A captura dos botos e a instalação dos tags ocorreu de maneira padronizada e obedecendo a um rígido protocolo elaborado por especialistas para conciliar a coleta dos dados científicos, a instalação dos equipamentos e o bem-estar dos animais.
A cientista Miriam Marmontel, líder do grupo de pesquisa em mamíferos aquáticos do Instituto de Desenvolvimento Sustentável Mamirauá (IDSM) – uma das instituições participantes deste projeto – falou do ineditismo do trabalho. “É a primeira vez que uma pesquisa deste tipo é feita na Amazônia. Queremos ter uma ideia geral da saúde desses animais, de seus padrões de deslocamento e verificar como esses grupos de botos serão impactados pela proximidade das hidrelétricas que estão previstas para esta região”, afirmou Marmontel. Apesar de considerada uma fonte limpa de energia, as barragens acabam com a conectividade dos rios. Segundo os pesquisadores, isso gera impactos bastante preocupantes à biodiversidade.
Escala
O especialista de conservação do WWF-Brasil, Marcelo Oliveira, contou que a ideia é também testar os tags como uma nova tecnologia de monitoramento de botos, verificando sua eficiência e confiabilidade para este tipo de trabalho. “Se o monitoramento inicial funcionar, nosso objetivo é dar escala para esta iniciativa. Então teremos mais tags, mais botos sendo monitorados e mais informação científica confiável sendo gerada sobre essa região e sobre esses animais”, explicou Oliveira.
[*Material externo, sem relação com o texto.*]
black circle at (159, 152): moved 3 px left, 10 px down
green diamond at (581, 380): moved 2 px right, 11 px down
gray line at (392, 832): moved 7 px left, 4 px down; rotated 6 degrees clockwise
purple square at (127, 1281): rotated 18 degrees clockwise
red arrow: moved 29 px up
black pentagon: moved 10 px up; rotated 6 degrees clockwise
Marcelo contou que, dos 5 botos brasileiros tagueados, dois deles, batizados de “Benjor” e “Ana Maria”, têm mostrado resultados surpreendentes: “Por meio desse monitoramento, estamos acompanhando a movimentação diária desses animais no rio Tapajós com vários pontos tendo sido emitidos diariamente nas semanas seguintes à instalação dos tags”, disse.
O pesquisador colombiano Fernando Trujillo, da Fundación Omacha – outra das instituições participantes desta pesquisa – afirmou que é preciso ter muito claro que os botos são hoje uma espécie ameaçada. “Nós, que vivemos aqui, sabemos que os problemas ambientais só aumentam, e os danos aos ecossistemas são cada vez maiores. Com esse trabalho do tagueamento, queremos gerar mais informações e possibilitar que os tomadores de decisão orientem ações e recursos para proteger esses animais e os habitats em que eles estão”, afirmou.
Entre as diversas instituições que estão colaborando com este trabalho estão, além do WWF, do Instituto Mamirauá e da Fundación Omacha, a FaunAgua (Bolívia), a Pro Delphinus (Peru), o Instituto Chico Mendes de Conservação da Biodiversidade (ICMBio, Brasil) e a Secretaria Estadual de Meio Ambiente do Amazonas (Sema-AM).
Sobre os botos
Apesar de serem animais muito famosos e um símbolo da Amazônia, existem poucos estudos com informações científicas consolidadas sobre os botos. Por isso esta pesquisa pioneira de monitoramento é tão importante.
Com os resultados desta iniciativa será possível também posicionar o boto globalmente em uma categoria de conservação mais adequada do que a atual.
Hoje, segundo a lista vermelha da The International Union for Conservation of Nature (IUCN), que cataloga o status de conservação de diversos animais, os botos amazônicos estão na categoria de “dados insuficientes”. A ideia é obter mais dados e conseguir mover essas espécies para uma categoria que expresse realmente a sua situação atual.
As ameaças aos habitats e à sobrevivência dos botos têm aumentado por todo o bioma. Algumas dessas ameaças são projetos de infraestrutura, como hidrelétricas; a contaminação das águas dos rios amazônicos por mercúrio vindo de garimpos; e a captura causada pela demanda de iscas para a pesca da piracatinga (Calophysus macropterus).
Das 7 espécies de botos de água doce do planeta, a Amazônia agrega a maior população. Com isso, está nas mãos dos países amazônicos a responsabilidade de evitar que eles sejam extintos, como já aconteceu com o boto baiji (Lipotes vexillifer) no rio Yangtze, na China, declarado extinto em 2007.